Caton knew only that they existed.
Richard sat down in his bunker that evening and made a formal request to Brigade that the periscope should be investigated and, if practical, made on a small scale to be installed in the trenches. He sat down to another letter to Primrose, including a drawing of what he was thinking of.
‘Not much of an artist, my dear love. If I was, I would draw a picture of you to put up on my wall.’
He wondered if it was true that absence made the heart grow fonder, as they insisted. Certainly, he missed her. He suspected he was in love, which was rather strange and more than a little pleasing. He had long feared that he was a cold, heartless sort of person; it seemed that he was not.
“Paisley, could you get me a mug of tea, please.”
“Coming up, sir. Do you want a sandwich with it? I got hold of some Branston pickles and a can of the good ham this morning, sir. Bread is fresh today as well and I got some butter.”
“Well done, Paisley! If it cost anything, take the money from the drawer.”
Richard always kept a mixture of half sovereigns and francs to hand, never more than about ten pounds, topping it up when necessary. Paisley knew to use the cash if the opportunity arose for a little black-marketeering and could be trusted absolutely not to abuse the liberty – he would never do more than pick up the odd bottle of ‘vanrouge’ for himself, spending no more than sixpence once or at most twice a week.

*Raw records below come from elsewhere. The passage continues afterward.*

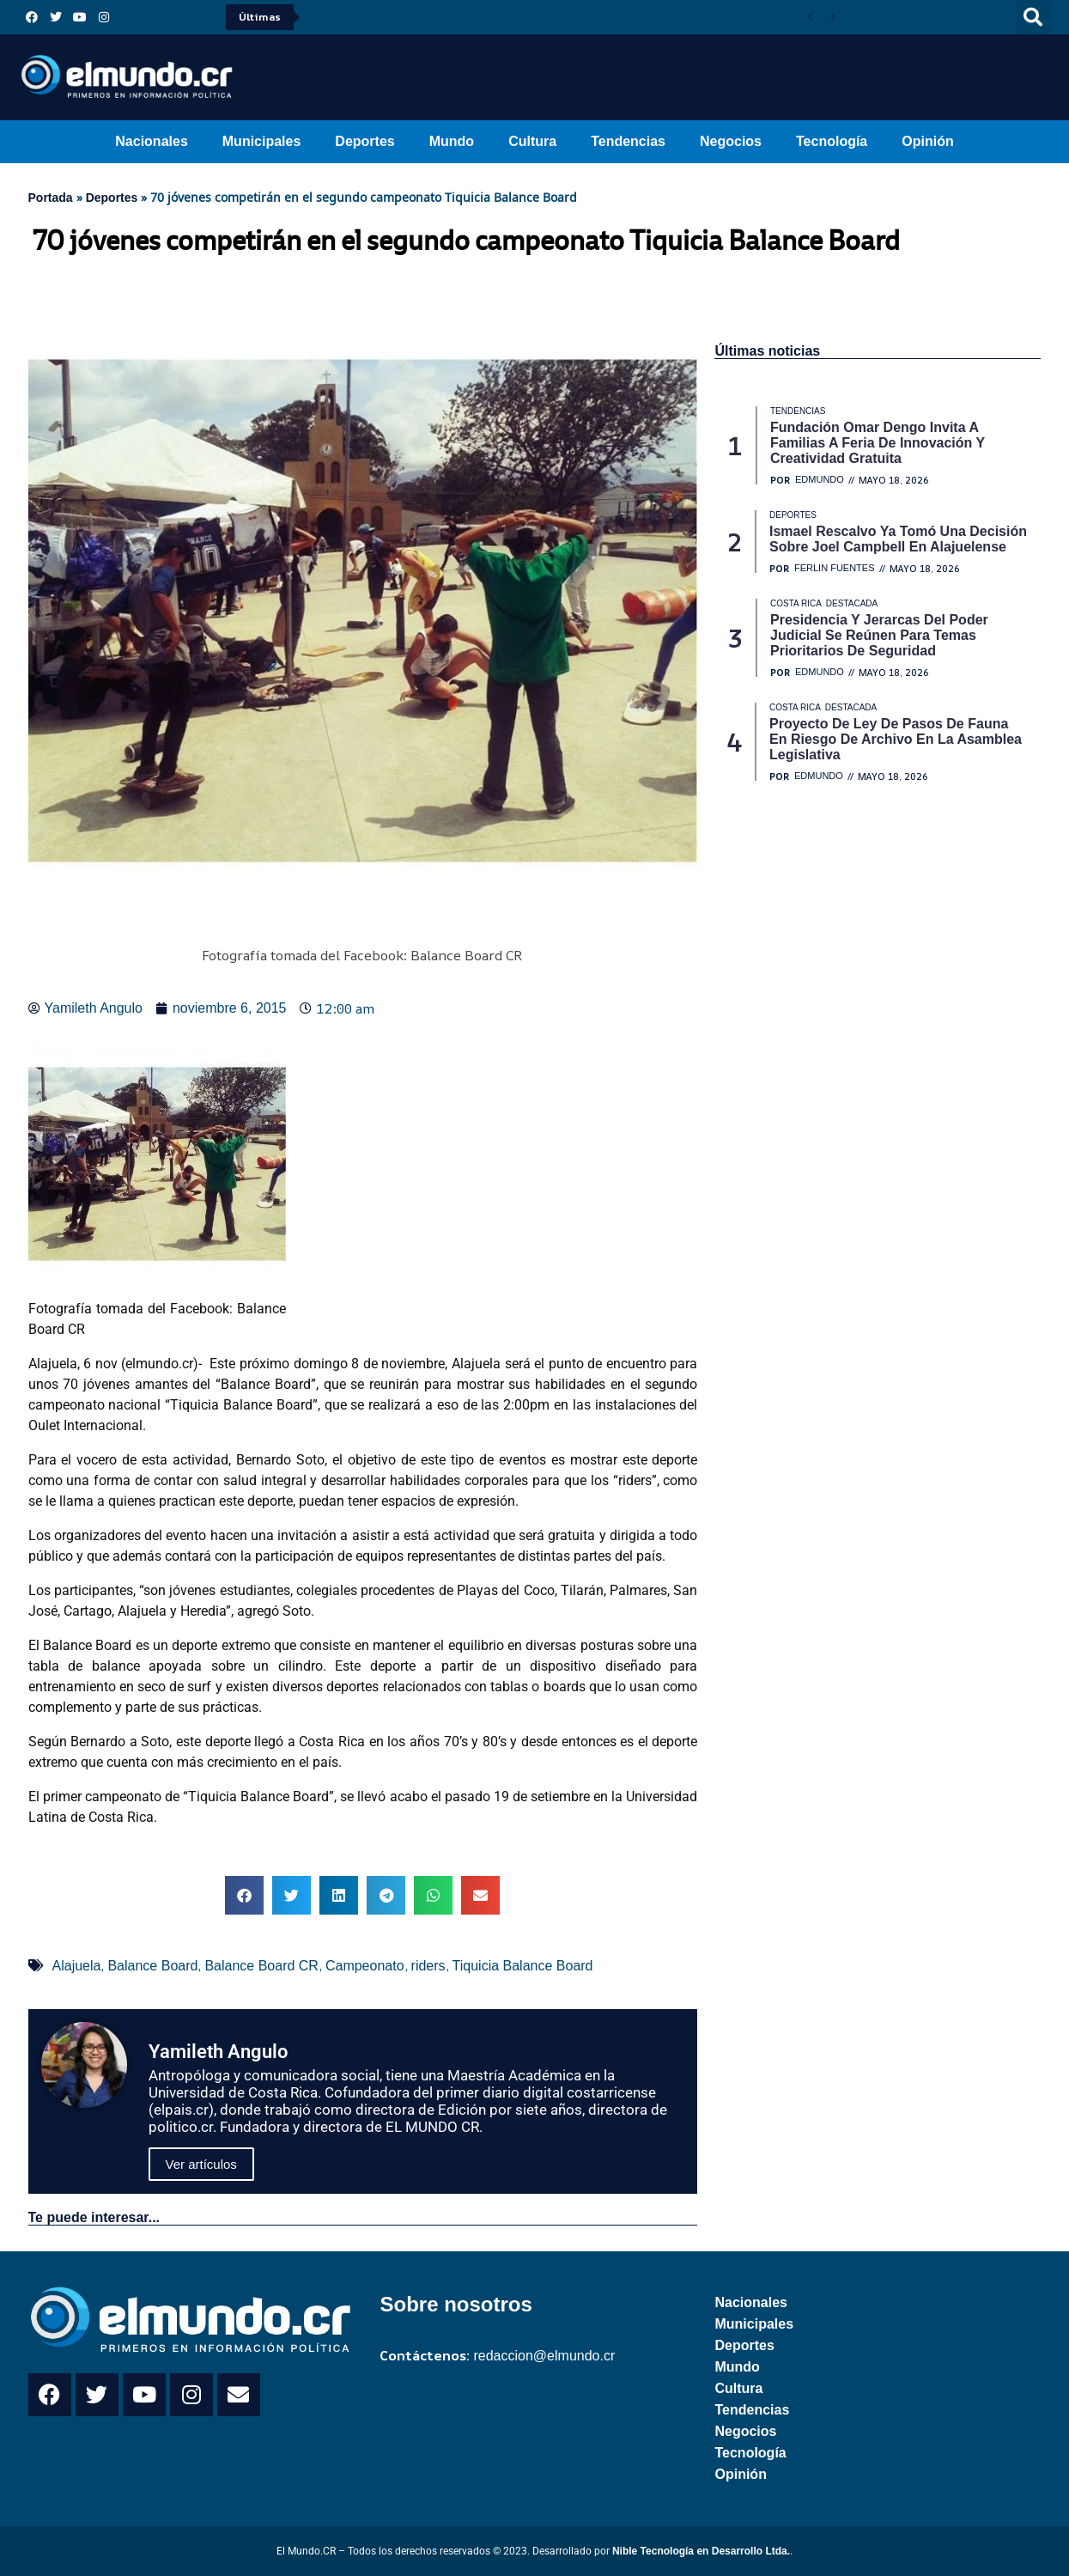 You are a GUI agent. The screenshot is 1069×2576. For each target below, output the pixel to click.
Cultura (532, 141)
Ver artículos (201, 2164)
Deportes (364, 141)
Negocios (731, 141)
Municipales (261, 141)
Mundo (451, 141)
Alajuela (76, 1965)
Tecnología (831, 141)
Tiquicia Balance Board (523, 1965)
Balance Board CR (261, 1965)
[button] (1033, 17)
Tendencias (628, 141)
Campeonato (364, 1965)
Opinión (927, 141)
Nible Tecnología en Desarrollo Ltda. (701, 2551)
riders (428, 1965)
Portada (50, 197)
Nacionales (151, 141)
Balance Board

“No need, sir. Came in as a favour, sir. The bloke what supplied the ‘Major with the blankets came across a case of each and sent them up to him gratis, being an old friend.”
Richard wondered what the quid pro quo had been. He also knew that it was none of his business. He would not ask, would not be told the truth if he did.
“What’s the buzz, Paisley?”
“General French to go next week, sir. Haig to take over. Bit of a shake up but none in our corps, sir. We go out of the line the week after, get Christmas in reserve, sir.”
The chances were that Paisley’s information was accurate.
“No leave this time round, sir. We gets a chance in February, one week for the men, two or three for the officers. Conscripts start coming in middle of March.”
“We need the men, Paisley.”
“They’ll be no problem, sir. They’ll knuckle under, see if they don’t!”
If that was the opinion of the senior men and the sergeants, it would do for Richard. They were the ones who would have the direct work of making the unwilling bodies fit in.
“Done it before, sir. Half the poor sods what came out to South Africa didn’t really want to but everybody else in the street was volunteering and they’d look yellow if they didn’t too. They fitted in, was just as brave as the rest.”
Richard was much of the opinion that bravery was no more than a matter of circumstance, more often than not. He was a hero, officially, and knew how it had come about.
“Good. That’s one less problem to worry about.”
That left him with the unending concern, the need to nurture an offensive spirit in the men. Standing in a trench, doing nothing other than wait, was destructive of morale. The old trench raids were no longer practical. He had to do something.